Page-level text extractions
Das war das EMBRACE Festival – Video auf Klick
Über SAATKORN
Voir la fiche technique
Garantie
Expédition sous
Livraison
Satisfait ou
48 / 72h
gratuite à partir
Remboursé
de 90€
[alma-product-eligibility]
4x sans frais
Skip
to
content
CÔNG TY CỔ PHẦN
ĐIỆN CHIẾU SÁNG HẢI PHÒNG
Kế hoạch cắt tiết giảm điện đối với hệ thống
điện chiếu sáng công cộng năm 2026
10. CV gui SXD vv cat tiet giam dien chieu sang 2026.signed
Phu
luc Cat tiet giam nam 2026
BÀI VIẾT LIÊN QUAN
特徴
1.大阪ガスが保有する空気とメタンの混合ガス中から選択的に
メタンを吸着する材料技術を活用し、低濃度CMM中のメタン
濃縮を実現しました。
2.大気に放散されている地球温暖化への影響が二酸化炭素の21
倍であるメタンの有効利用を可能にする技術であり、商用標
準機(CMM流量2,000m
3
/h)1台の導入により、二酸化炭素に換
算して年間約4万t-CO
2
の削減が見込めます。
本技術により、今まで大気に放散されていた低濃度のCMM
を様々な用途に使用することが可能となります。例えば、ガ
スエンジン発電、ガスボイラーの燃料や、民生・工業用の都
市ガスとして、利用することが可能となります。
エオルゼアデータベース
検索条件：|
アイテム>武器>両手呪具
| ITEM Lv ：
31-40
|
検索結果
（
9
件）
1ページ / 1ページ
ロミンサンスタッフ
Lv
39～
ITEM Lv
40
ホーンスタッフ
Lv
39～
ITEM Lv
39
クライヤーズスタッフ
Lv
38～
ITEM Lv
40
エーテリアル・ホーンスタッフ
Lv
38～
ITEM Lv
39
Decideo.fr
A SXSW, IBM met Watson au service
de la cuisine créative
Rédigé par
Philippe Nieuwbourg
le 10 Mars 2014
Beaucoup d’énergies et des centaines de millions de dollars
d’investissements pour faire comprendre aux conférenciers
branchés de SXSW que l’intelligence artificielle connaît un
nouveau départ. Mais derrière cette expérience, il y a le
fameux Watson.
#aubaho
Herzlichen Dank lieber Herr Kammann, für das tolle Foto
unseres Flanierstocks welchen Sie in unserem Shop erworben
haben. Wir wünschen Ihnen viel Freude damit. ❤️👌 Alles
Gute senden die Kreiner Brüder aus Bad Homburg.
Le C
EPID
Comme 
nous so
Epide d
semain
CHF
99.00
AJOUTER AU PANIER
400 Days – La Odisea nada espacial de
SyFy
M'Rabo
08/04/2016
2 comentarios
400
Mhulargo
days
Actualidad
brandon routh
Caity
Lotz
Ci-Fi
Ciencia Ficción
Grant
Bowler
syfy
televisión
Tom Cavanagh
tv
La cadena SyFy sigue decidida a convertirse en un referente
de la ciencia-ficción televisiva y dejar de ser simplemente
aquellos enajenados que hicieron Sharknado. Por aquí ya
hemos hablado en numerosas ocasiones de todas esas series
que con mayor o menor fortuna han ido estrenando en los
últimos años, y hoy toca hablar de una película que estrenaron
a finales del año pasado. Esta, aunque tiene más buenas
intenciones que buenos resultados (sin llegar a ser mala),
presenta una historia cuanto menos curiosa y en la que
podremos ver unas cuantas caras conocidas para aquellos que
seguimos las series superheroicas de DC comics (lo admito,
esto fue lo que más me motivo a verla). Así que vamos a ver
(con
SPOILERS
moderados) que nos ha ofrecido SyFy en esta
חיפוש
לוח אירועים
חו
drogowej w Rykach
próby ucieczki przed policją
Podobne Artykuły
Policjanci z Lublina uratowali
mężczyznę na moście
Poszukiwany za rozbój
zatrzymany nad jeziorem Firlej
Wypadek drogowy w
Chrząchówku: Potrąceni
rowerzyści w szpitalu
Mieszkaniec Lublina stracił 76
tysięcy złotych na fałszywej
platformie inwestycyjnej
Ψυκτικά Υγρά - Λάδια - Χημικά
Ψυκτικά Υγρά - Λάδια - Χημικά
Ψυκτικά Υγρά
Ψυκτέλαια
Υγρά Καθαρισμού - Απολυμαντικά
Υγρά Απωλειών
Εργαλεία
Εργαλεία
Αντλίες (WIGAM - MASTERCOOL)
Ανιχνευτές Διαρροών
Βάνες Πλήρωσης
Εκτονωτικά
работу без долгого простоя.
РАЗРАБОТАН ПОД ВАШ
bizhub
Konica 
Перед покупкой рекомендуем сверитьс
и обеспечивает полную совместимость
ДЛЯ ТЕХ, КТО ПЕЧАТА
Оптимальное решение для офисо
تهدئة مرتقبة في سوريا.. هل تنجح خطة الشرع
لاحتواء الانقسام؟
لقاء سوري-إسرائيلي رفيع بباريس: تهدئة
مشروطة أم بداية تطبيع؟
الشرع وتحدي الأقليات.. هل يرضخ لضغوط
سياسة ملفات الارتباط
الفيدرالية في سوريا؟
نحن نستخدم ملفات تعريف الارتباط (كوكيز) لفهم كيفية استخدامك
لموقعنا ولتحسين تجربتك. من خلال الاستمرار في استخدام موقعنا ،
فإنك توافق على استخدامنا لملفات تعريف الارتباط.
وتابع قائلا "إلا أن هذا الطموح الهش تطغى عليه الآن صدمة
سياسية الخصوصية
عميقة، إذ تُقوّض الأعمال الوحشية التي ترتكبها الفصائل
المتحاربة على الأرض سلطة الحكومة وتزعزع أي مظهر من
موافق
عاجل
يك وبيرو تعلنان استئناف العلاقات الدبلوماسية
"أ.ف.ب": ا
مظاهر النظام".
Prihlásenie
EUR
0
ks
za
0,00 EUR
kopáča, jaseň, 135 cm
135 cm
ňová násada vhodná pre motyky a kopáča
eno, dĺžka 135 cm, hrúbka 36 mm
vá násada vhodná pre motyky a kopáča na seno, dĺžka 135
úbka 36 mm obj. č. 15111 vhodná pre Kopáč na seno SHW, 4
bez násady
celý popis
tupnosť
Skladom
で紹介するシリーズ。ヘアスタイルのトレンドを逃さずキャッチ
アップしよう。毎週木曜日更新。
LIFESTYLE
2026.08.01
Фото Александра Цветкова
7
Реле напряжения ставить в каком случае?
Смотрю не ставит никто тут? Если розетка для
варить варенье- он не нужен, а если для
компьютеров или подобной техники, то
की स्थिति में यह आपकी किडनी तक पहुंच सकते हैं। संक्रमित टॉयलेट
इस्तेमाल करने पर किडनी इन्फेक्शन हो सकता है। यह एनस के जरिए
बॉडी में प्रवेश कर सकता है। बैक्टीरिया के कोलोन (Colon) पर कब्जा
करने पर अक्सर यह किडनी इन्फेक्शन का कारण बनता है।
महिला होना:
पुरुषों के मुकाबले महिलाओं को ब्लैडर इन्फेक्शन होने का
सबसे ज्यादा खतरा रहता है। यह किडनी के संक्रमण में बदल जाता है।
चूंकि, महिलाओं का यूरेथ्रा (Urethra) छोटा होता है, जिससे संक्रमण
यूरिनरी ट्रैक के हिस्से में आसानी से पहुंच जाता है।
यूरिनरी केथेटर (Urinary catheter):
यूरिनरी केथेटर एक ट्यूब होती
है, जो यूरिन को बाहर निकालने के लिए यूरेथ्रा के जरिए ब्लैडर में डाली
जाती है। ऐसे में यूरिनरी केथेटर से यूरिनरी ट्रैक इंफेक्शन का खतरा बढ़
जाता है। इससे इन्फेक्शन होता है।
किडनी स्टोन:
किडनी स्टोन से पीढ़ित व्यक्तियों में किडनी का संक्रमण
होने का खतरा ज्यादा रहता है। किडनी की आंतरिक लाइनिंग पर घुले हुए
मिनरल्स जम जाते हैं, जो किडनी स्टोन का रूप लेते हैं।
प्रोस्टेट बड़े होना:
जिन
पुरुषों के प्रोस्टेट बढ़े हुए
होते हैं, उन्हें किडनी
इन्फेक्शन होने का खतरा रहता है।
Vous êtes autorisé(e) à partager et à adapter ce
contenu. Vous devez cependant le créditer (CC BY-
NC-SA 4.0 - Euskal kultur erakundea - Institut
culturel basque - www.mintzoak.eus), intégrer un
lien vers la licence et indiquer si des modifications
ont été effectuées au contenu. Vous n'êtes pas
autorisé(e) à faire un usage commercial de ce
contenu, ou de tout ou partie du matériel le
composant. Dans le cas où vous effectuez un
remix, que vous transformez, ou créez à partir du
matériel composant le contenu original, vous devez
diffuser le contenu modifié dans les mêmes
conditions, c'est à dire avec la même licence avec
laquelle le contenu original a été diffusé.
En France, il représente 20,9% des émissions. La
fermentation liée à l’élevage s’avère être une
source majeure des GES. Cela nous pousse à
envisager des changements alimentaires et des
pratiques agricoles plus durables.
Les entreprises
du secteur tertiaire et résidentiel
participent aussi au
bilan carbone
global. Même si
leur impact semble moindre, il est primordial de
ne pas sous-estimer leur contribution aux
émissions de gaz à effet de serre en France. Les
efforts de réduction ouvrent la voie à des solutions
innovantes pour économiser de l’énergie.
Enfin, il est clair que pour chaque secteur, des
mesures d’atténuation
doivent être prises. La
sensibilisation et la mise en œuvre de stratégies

• _THE PROBLEM_
Write down exactly the span of lines above from the one containing "Смотрю не ставит никто тут? Если розетка для" to the one containing "contenu. Vous devez", both ends included.

• _PROBLEM SOLUTION_
Смотрю не ставит никто тут? Если розетка для
варить варенье- он не нужен, а если для
компьютеров или подобной техники, то
की स्थिति में यह आपकी किडनी तक पहुंच सकते हैं। संक्रमित टॉयलेट
इस्तेमाल करने पर किडनी इन्फेक्शन हो सकता है। यह एनस के जरिए
बॉडी में प्रवेश कर सकता है। बैक्टीरिया के कोलोन (Colon) पर कब्जा
करने पर अक्सर यह किडनी इन्फेक्शन का कारण बनता है।
महिला होना:
पुरुषों के मुकाबले महिलाओं को ब्लैडर इन्फेक्शन होने का
सबसे ज्यादा खतरा रहता है। यह किडनी के संक्रमण में बदल जाता है।
चूंकि, महिलाओं का यूरेथ्रा (Urethra) छोटा होता है, जिससे संक्रमण
यूरिनरी ट्रैक के हिस्से में आसानी से पहुंच जाता है।
यूरिनरी केथेटर (Urinary catheter):
यूरिनरी केथेटर एक ट्यूब होती
है, जो यूरिन को बाहर निकालने के लिए यूरेथ्रा के जरिए ब्लैडर में डाली
जाती है। ऐसे में यूरिनरी केथेटर से यूरिनरी ट्रैक इंफेक्शन का खतरा बढ़
जाता है। इससे इन्फेक्शन होता है।
किडनी स्टोन:
किडनी स्टोन से पीढ़ित व्यक्तियों में किडनी का संक्रमण
होने का खतरा ज्यादा रहता है। किडनी की आंतरिक लाइनिंग पर घुले हुए
मिनरल्स जम जाते हैं, जो किडनी स्टोन का रूप लेते हैं।
प्रोस्टेट बड़े होना:
जिन
पुरुषों के प्रोस्टेट बढ़े हुए
होते हैं, उन्हें किडनी
इन्फेक्शन होने का खतरा रहता है।
Vous êtes autorisé(e) à partager et à adapter ce
contenu. Vous devez cependant le créditer (CC BY-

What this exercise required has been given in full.